[Records for processing]
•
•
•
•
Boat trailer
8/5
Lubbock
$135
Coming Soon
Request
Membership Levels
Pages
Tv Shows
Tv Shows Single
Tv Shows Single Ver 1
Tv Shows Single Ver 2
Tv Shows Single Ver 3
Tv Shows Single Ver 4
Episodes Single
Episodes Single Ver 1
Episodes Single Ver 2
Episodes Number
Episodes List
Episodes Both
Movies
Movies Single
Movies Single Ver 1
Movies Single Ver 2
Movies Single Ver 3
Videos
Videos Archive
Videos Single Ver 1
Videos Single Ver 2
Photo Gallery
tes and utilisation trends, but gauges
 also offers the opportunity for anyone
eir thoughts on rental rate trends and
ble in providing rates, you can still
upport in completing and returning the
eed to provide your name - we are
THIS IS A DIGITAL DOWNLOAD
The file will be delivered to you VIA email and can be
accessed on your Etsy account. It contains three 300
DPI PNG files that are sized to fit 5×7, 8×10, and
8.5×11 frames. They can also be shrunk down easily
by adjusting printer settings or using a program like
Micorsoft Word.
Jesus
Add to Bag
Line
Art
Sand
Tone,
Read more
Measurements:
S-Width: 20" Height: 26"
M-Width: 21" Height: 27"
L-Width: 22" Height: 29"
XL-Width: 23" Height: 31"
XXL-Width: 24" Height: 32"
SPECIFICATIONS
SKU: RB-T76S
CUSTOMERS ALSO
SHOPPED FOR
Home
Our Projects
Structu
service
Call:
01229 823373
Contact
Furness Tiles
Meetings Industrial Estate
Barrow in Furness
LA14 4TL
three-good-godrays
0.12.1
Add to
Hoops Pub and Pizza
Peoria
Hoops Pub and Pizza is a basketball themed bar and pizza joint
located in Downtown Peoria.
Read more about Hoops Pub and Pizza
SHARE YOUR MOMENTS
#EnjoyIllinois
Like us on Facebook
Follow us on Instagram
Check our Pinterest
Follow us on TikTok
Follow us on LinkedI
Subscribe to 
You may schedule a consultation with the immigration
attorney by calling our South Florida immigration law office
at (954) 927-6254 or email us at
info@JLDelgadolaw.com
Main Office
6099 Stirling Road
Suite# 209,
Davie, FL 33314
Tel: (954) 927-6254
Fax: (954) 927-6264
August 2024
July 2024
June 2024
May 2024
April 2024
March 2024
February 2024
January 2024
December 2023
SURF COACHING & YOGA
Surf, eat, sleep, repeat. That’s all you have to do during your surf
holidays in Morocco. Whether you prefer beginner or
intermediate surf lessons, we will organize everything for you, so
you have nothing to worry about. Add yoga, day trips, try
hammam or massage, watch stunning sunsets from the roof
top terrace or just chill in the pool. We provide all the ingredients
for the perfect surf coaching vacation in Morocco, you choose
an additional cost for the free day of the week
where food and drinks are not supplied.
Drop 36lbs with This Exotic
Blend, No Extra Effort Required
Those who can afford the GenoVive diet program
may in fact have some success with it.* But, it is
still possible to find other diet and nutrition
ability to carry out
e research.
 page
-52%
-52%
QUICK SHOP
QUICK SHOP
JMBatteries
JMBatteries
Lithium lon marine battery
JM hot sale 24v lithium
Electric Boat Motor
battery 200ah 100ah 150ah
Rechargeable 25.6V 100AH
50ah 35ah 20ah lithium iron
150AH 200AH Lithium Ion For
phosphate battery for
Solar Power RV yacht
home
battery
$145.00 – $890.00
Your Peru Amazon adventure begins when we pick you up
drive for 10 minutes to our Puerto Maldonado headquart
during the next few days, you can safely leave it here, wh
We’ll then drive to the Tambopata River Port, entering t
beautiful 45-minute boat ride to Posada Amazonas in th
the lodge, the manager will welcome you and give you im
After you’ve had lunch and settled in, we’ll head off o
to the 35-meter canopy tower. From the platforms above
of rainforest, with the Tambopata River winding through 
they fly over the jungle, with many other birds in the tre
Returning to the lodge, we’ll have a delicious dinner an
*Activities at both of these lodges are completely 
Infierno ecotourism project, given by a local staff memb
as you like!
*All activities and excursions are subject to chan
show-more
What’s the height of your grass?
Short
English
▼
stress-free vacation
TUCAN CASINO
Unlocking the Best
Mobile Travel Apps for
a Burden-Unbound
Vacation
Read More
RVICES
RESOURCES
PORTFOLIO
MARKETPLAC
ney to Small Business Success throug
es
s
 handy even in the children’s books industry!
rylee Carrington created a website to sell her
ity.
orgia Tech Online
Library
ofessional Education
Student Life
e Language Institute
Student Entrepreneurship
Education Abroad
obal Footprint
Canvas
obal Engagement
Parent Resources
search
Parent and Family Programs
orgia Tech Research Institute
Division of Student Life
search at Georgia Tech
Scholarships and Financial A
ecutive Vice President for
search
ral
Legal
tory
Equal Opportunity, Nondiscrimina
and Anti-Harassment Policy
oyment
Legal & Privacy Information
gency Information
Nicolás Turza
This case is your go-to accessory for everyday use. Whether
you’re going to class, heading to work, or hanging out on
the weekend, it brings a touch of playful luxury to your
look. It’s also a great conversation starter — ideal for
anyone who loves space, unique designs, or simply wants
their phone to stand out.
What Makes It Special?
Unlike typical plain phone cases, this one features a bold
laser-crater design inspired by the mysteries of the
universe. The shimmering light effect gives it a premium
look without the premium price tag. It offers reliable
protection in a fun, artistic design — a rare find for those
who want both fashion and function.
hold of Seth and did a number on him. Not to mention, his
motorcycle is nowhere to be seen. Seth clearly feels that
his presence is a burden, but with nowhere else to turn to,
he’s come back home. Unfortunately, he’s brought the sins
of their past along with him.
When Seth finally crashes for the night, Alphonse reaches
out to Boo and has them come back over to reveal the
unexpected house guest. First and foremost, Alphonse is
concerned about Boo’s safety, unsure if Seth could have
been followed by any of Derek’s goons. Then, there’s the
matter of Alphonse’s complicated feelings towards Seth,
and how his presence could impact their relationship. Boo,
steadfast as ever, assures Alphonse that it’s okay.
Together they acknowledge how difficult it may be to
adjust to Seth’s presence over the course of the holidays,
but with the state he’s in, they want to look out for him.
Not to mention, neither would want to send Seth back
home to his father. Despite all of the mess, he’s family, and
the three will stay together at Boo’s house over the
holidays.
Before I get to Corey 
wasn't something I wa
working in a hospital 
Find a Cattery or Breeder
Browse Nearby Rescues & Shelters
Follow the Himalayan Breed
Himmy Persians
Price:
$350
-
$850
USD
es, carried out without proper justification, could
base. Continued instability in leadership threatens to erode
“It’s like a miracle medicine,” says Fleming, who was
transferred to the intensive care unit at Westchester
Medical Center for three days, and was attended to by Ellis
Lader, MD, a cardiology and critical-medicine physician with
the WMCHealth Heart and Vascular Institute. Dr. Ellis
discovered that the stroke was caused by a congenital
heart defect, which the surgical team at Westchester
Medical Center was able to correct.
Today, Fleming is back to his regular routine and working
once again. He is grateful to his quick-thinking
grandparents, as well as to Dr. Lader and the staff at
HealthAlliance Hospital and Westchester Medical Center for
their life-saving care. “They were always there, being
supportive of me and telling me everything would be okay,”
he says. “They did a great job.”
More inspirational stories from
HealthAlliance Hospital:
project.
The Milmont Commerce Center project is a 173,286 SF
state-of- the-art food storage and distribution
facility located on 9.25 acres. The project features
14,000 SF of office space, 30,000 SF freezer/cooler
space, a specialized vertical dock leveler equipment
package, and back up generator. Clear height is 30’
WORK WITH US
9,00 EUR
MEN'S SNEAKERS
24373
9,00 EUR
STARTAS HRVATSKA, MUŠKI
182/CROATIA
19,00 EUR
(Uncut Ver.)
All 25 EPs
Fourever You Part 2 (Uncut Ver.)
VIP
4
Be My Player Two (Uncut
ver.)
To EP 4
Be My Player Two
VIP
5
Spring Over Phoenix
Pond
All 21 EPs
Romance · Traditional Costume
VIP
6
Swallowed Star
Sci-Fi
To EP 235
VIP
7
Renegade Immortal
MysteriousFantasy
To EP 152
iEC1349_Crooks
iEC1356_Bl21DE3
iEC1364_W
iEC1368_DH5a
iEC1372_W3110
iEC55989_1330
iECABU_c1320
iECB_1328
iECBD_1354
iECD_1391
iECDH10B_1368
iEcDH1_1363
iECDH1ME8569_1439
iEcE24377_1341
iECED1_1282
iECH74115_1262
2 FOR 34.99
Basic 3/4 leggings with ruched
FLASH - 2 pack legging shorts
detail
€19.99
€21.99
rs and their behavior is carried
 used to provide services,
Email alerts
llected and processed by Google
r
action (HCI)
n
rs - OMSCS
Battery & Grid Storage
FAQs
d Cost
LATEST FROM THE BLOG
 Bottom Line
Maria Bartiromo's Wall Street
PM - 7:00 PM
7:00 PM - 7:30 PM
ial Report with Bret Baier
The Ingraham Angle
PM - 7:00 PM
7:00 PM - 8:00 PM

[About this exercise] Above are the records; from them, give again exactly the lines from the one containing "you have nothing" to the one containing "of rainforest, with", both lines included, and nothing more.

[Response area]
you have nothing to worry about. Add yoga, day trips, try
hammam or massage, watch stunning sunsets from the roof
top terrace or just chill in the pool. We provide all the ingredients
for the perfect surf coaching vacation in Morocco, you choose
an additional cost for the free day of the week
where food and drinks are not supplied.
Drop 36lbs with This Exotic
Blend, No Extra Effort Required
Those who can afford the GenoVive diet program
may in fact have some success with it.* But, it is
still possible to find other diet and nutrition
ability to carry out
e research.
 page
-52%
-52%
QUICK SHOP
QUICK SHOP
JMBatteries
JMBatteries
Lithium lon marine battery
JM hot sale 24v lithium
Electric Boat Motor
battery 200ah 100ah 150ah
Rechargeable 25.6V 100AH
50ah 35ah 20ah lithium iron
150AH 200AH Lithium Ion For
phosphate battery for
Solar Power RV yacht
home
battery
$145.00 – $890.00
Your Peru Amazon adventure begins when we pick you up
drive for 10 minutes to our Puerto Maldonado headquart
during the next few days, you can safely leave it here, wh
We’ll then drive to the Tambopata River Port, entering t
beautiful 45-minute boat ride to Posada Amazonas in th
the lodge, the manager will welcome you and give you im
After you’ve had lunch and settled in, we’ll head off o
to the 35-meter canopy tower. From the platforms above
of rainforest, with the Tambopata River winding through 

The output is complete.